Negreanu was a -161 favorite to win the match with PokerShares.com, with Hellmuth inserted as the +142 underdog. Odds be damned as “The Poker Brat” locked up another famous victory. When the match was over, Norman Chad was quickest on the draw with a hilarious needle. 

Funny as Chad’s comment was, it actually belies a far worse record, as Negreanu has failed to close for eight long years. 

Negreanu’s early career was peppered with victories

In 2013, Daniel Negreanu was flying high atop the poker world. In April, he won the 405-runner Main Event of the WSOP Asia-Pacific for over AU$1m (US$780,000), defeating Daniel Martin heads-up. In October that year, he won the €25,000 ($30,117) high-roller event at the WSOP Europe, the last man standing from an elite field of 80. He defeated Nicolau Villa-Lobos heads-up for his sixth bracelet. 

Negreanu’s previous WSOP wins came between 1998 and 2008. In fact, his first-ever WSOP cash was a win when he took down the 229-runner $2000 Pot Limit Hold ‘em event. Following that result, he won the 135-runner $2000 SHOE event in May 2003, the 287-runner $2000 Limit Hold ‘em event in May 2004, and the 480-runner $2000 Limit Hold ‘em event in June 2008.

he has failed to register a win on US soil since his WSOP triumph in 2008

In May 2015, “Kid Poker” won Season 2 of The Pokerstars Shark Cage, a 36-player shoot-out invitational TV game organized by his then sponsors. But apart from that, he has failed to register a victory since the WSOP-E high-roller title. In fact, he has failed to register a win on US soil since his WSOP triumph in 2008. 

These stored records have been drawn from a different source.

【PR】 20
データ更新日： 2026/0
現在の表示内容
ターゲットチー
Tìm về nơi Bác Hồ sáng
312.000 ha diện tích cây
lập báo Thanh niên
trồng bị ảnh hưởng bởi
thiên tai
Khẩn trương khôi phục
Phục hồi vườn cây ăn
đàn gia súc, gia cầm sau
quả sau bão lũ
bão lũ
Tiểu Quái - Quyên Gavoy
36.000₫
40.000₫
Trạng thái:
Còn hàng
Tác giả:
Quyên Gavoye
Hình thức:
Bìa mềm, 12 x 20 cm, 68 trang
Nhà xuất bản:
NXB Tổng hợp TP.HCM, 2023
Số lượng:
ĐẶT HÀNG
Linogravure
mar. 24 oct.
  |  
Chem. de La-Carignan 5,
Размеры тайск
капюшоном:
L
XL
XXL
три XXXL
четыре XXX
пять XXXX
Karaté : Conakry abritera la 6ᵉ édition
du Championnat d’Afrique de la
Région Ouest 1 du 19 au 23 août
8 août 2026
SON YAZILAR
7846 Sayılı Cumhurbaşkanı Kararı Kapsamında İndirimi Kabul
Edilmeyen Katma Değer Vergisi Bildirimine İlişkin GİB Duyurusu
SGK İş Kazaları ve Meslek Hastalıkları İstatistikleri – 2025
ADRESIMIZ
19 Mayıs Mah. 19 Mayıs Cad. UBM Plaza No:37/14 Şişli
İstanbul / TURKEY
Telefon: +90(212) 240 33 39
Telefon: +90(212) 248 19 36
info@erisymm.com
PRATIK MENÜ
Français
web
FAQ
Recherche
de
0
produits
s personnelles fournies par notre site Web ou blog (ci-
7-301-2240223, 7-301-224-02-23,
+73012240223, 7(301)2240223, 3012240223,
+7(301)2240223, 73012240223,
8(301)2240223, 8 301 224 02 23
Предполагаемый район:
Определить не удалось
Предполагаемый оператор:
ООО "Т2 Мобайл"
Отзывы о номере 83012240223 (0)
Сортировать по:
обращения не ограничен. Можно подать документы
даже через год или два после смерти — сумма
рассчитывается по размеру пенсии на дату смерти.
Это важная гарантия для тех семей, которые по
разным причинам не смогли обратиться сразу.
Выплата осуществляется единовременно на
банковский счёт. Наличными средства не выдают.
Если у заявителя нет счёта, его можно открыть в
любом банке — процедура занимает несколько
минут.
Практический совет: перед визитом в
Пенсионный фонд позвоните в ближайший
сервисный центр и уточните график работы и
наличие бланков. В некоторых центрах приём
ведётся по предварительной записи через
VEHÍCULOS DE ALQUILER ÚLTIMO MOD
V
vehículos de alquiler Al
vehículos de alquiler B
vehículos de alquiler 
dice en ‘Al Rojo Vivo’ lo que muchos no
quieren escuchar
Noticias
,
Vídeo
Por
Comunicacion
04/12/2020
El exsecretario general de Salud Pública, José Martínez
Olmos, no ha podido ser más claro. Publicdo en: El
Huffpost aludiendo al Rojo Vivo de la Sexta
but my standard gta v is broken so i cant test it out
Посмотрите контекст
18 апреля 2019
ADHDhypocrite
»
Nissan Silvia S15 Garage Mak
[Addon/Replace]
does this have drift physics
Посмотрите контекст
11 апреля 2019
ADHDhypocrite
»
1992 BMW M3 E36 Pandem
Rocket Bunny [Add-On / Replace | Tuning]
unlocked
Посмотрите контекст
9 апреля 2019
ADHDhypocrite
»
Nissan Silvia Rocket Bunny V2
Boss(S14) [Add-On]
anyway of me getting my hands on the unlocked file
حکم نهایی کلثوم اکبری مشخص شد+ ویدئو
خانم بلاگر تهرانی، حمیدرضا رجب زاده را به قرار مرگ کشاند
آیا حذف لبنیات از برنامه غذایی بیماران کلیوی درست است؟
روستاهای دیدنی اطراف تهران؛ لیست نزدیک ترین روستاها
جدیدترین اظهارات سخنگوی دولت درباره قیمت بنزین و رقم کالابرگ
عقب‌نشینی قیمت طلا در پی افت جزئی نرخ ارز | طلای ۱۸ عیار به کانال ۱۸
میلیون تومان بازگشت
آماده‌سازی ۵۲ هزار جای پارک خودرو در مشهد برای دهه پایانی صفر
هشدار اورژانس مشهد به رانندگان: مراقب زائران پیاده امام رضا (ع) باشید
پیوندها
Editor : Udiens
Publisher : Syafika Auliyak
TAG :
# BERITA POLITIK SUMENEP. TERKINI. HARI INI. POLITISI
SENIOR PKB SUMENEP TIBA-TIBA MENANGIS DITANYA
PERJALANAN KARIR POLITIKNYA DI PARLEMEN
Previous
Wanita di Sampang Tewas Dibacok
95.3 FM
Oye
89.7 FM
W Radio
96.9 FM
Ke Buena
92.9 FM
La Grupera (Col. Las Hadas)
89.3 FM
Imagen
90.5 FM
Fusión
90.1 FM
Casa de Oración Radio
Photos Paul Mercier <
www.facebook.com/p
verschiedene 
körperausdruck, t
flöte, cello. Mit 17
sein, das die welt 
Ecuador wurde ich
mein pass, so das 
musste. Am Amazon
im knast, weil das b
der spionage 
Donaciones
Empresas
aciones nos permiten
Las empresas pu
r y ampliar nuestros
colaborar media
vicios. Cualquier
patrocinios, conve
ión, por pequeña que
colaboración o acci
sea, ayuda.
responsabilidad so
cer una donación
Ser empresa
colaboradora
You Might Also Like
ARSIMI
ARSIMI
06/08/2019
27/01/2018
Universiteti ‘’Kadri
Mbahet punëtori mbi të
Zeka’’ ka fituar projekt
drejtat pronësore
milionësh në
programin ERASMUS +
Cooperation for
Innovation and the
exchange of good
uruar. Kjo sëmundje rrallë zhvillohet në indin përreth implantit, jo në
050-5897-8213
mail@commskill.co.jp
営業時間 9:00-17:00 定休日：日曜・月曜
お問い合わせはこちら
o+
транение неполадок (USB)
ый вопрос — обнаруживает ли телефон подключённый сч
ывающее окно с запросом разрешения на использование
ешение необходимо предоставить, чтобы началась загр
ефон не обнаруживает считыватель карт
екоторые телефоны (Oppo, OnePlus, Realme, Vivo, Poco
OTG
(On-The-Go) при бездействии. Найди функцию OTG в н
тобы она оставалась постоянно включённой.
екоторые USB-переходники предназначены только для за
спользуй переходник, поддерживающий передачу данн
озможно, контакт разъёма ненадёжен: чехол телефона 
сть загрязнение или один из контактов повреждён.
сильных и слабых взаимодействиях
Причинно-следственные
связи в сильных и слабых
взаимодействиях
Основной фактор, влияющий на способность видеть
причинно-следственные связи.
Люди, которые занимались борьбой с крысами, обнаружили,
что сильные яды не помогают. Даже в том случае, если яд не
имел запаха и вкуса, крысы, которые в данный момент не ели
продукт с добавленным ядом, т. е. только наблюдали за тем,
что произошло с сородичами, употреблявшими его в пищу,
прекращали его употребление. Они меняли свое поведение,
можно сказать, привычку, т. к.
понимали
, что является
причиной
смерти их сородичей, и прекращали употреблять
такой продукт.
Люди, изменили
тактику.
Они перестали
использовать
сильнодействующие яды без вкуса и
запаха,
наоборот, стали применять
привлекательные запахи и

String of defeats includes 2019 WSOP POY

It is not fair to say that Negreanu has not been posting results since 2013. He has been ratcheting up cashes, finishing in the money 95 times and making the final table 37 times. He famously goes for the WSOP POY title each year, grinding the Series harder than anyone. In 2004 and 2013, he won that title. In 2019, he thought he did until a points recount revealed that he actually finished third behind Rob Campbell and Shaun Deeb

Embarrassingly for Negreanu, he had already booked himself on almost every poker podcast. What was supposed to be a winner’s lap of honor became a loser’s tour as he insisted over and over again that he had not been tracking his points closely despite vlogging every day of the series. 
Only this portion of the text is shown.